"You're being obsessive. There's a difference."
I want to argue, but I can't.
He's right.
"What do you suggest?" I ask finally.
"Talk to her. Actually talk to her. Not demands or rules. Real conversation. Find out who she is. What she likes. What she's afraid of. Treat her like a person you're interested in, not property you're managing."
"She won't talk to me."
"Have you tried? Really tried? Or have you just been issuing commands and expecting compliance?"
I think back over the past four days.
Breakfast: silent except for my questions about whether she slept well, whether the food is acceptable.
Dinner: the same.
The few times I've sought her out: always to tell her something. The rules. The boundaries. What I expect.
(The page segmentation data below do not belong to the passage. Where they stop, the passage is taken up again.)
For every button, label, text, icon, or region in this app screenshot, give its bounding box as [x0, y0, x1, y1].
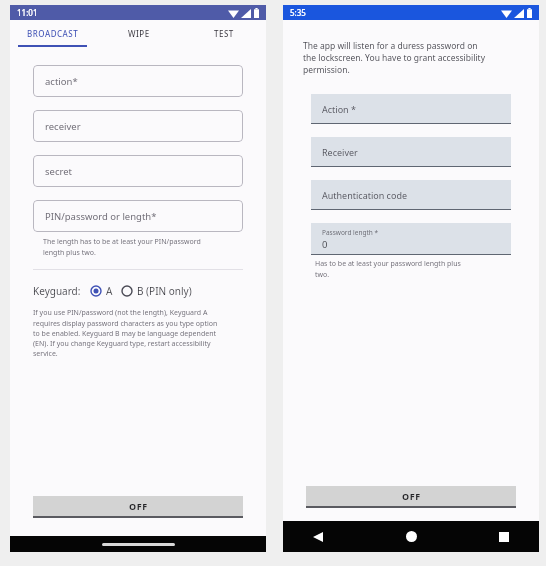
button[interactable]: receiver	[33, 110, 243, 142]
button[interactable]: BROADCAST	[10, 20, 96, 47]
staticText: BROADCAST	[27, 28, 79, 39]
button[interactable]: A	[90, 284, 113, 298]
staticText: 11:01	[17, 7, 38, 18]
button[interactable]: OFF	[306, 486, 516, 508]
staticText: WIPE	[128, 28, 150, 39]
button[interactable]: Recent apps	[487, 521, 521, 552]
button[interactable]: Password length *	[311, 223, 511, 255]
button[interactable]: PIN/password or length*	[33, 200, 243, 232]
button[interactable]: Back	[301, 521, 335, 552]
staticText: A	[106, 284, 113, 298]
button[interactable]: B (PIN only)	[121, 284, 192, 298]
button[interactable]: Action *	[311, 94, 511, 124]
button[interactable]: WIPE	[96, 20, 181, 47]
staticText: 0	[322, 238, 328, 251]
staticText: The app will listen for a duress passwor…	[303, 40, 485, 76]
staticText: OFF	[402, 490, 421, 502]
button[interactable]: TEST	[181, 20, 266, 47]
staticText: Has to be at least your password length …	[315, 259, 461, 279]
staticText: The length has to be at least your PIN/p…	[43, 237, 201, 257]
button[interactable]: Home	[394, 521, 428, 552]
staticText: Action *	[322, 103, 356, 115]
staticText: action*	[45, 75, 78, 88]
button[interactable]: Receiver	[311, 137, 511, 167]
staticText: TEST	[214, 28, 234, 39]
staticText: Authentication code	[322, 189, 407, 201]
staticText: OFF	[129, 500, 148, 512]
button[interactable]: OFF	[33, 496, 243, 518]
staticText: Password length *	[322, 228, 379, 237]
staticText: If you use PIN/password (not the length)…	[33, 308, 218, 358]
staticText: Receiver	[322, 146, 358, 158]
button[interactable]: Authentication code	[311, 180, 511, 210]
staticText: 5:35	[290, 7, 306, 18]
button[interactable]: action*	[33, 65, 243, 97]
staticText: B (PIN only)	[137, 284, 192, 298]
staticText: secret	[45, 165, 72, 178]
staticText: Keyguard:	[33, 284, 81, 298]
staticText: receiver	[45, 120, 81, 133]
staticText: PIN/password or length*	[45, 210, 157, 223]
button[interactable]: secret	[33, 155, 243, 187]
I haven't actually talked to her.
Haven't asked her anything that matters.
"Point taken," I say quietly.
"Good. Because sir, if you want this to work—whatever 'this' is—you need to give her a reason to want it too. Right now, all she sees is another cage. Another man controlling her. You need to show her you're different."
"I am different."
"Then prove it."
He hangs up.
I sit there in the silence of my office, staring at nothing.
Callum's right. I know he's right.
I've been approaching this all wrong. Treating Eden like a problem to solve. An acquisition to manage.
But she's not a problem.
She's a woman who's been controlled her entire life. First by her father and the Sanctuary elders. Then by Sarah and the traffickers. Now by me.
No wonder she won't trust me.
No wonder she flinches when I come near.
I need a different approach.
I pull up my laptop and open a private browser.
I need to start researching.
The Sanctuary of Divine Light.
I read Eden's file when I bought her, but I need more.